NORWALK, Conn. – The tube-laden design for The SoNo Collection’s parking garage facade has been refined but still isn’t getting rave reviews from the Norwalk Zoning Commission.
“I think you’re definitely attempting to grapple with this issue and I appreciate that, it’s just that we don’t really understand it,” Zoning Commissioner Roderick Johnson said to RTKL architects Vice President Robert Berry at Wednesday’s public hearing, toward the end of an extended period of questioning.
The issue is a desire to make the garage look attractive while not screening the views from inside the garage. Berry originally presented a design of irregularly spaced silver vertical tubes going up to the top of the garage. The latest incarnation of design has shorter, bronzish colored, tubes between the silver ones, rising and falling in a curvy pattern – to echo the curves of the neighboring Oyster Shell Park, Berry said.
Zoning Commissioners asked more questions about this than any other facet of the proposal.
Berry referred to some of the tubes as “fins” and spoke of a “dynamic layered screen” with “subtle curves” in “response to the organic shape of Oyster Park.” The “vertical delineation of these tubes respond to the treatment of the anchor store,” he said, and the LED lighting will create a “twinkling moiré effect” for vehicles passing on Interstate 95.

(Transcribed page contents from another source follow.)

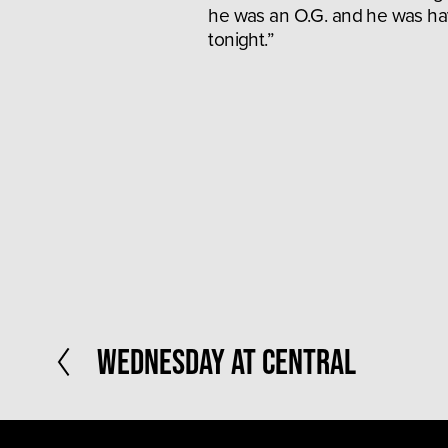
he was an O.G. and he was hav
tonight.”
P
Wednesday at Central
r
e
v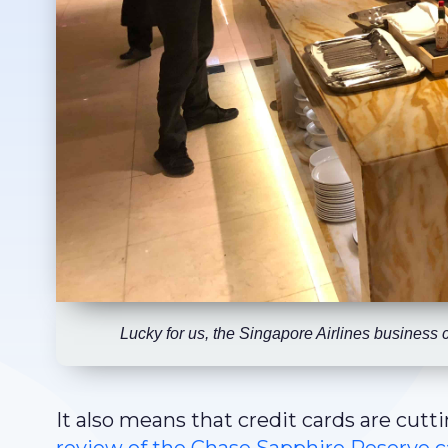
Lucky for us, the Singapore Airlines business 
It also means that credit cards are cutti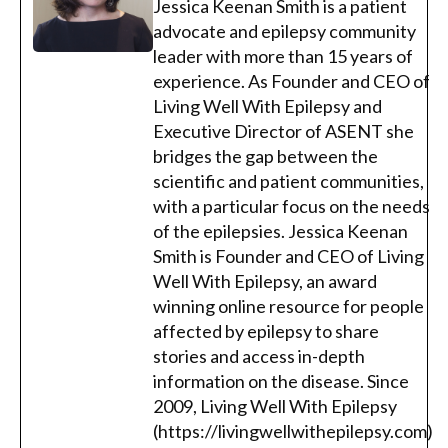
Jessica Keenan Smith is a patient
advocate and epilepsy community
leader with more than 15 years of
experience. As Founder and CEO of
Living Well With Epilepsy and
Executive Director of ASENT she
bridges the gap between the
scientific and patient communities,
with a particular focus on the needs
of the epilepsies. Jessica Keenan
Smith is Founder and CEO of Living
Well With Epilepsy, an award
winning online resource for people
affected by epilepsy to share
stories and access in-depth
information on the disease. Since
2009, Living Well With Epilepsy
(https://livingwellwithepilepsy.com)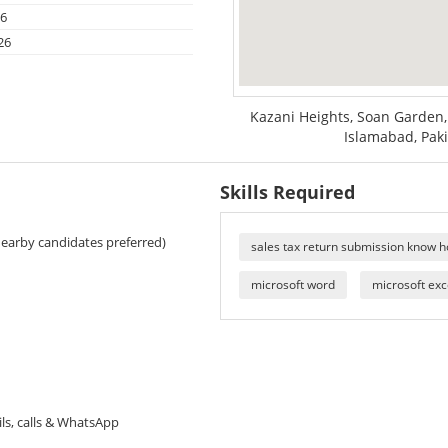
26
26
Kazani Heights, Soan Garden
Islamabad, Pak
Skills Required
Nearby candidates preferred)
sales tax return submission know 
microsoft word
microsoft exc
ils, calls & WhatsApp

Drivers will always get “a slightly different perception” given the “receding nature of the geometry,” he said, responding to comments from Commissioner Michael O’Reilly about the view from Exit 16.
Zoning Commission Chairman Adam Blank said he didn’t know if it was possible, but perhaps there were glass fins that could be used, or “more like sails that stuck further out from the building.”
There had been a discussion of fins as canvas, Berry said.
“We feel it’s somewhat of an open interpretation,” Berry said. “We didn’t go the nautical route for this because we don’t really have a nautical theme. It was more of a theme to respond, again, to the composition we had as well as the materiality of the anchor next to it.”
The secondary layer, the bronze tubes, “mimic the grasses riding out of the dune,” he said.
“I don’t think it has to look like it’s a building and not a garage,” Blank said. “I think there’s a lot of benefit from the inside of the garage to be able to have nice views out. But I think it’s still a little rough on the outside.”
“So you haven’t actually done this but this is your vision?” Commissioner Nate Sumpter asked, probing for a model or rendering
“It’s very hard to appreciate, you almost need a model,” Johnson said.
Blank asked if Berry had done anything like this before.
Berry said he hadn’t been involved with a design himself but there were two examples he could think of. A parking garage in Miami tries to simulate bamboo through an applied screen, he said.
He had designed a garage in Baltimore, similar to the size of this garage, but had applied a screen, he said. That was right for that situation but would not accomplish the goal set out in Norwalk, as those screens are almost opaque and would not allow for the views of Long Island Sound, he said.
He was asked about a green wall.
“We discussed it,” Berry said. “As an architect, people hear green façade and they get very excited about the design opportunities for that. It has to be oriented the right way and it has to be the right project. Those types of facades are extremely difficult to maintain over the life of the building. If you set up an artificial language that is predicated on that and you don’t achieve it, you end up with the same thing. You end up with a dead green wall that doesn’t accomplish, probably, the long term goals of what you are attempting to achieve.”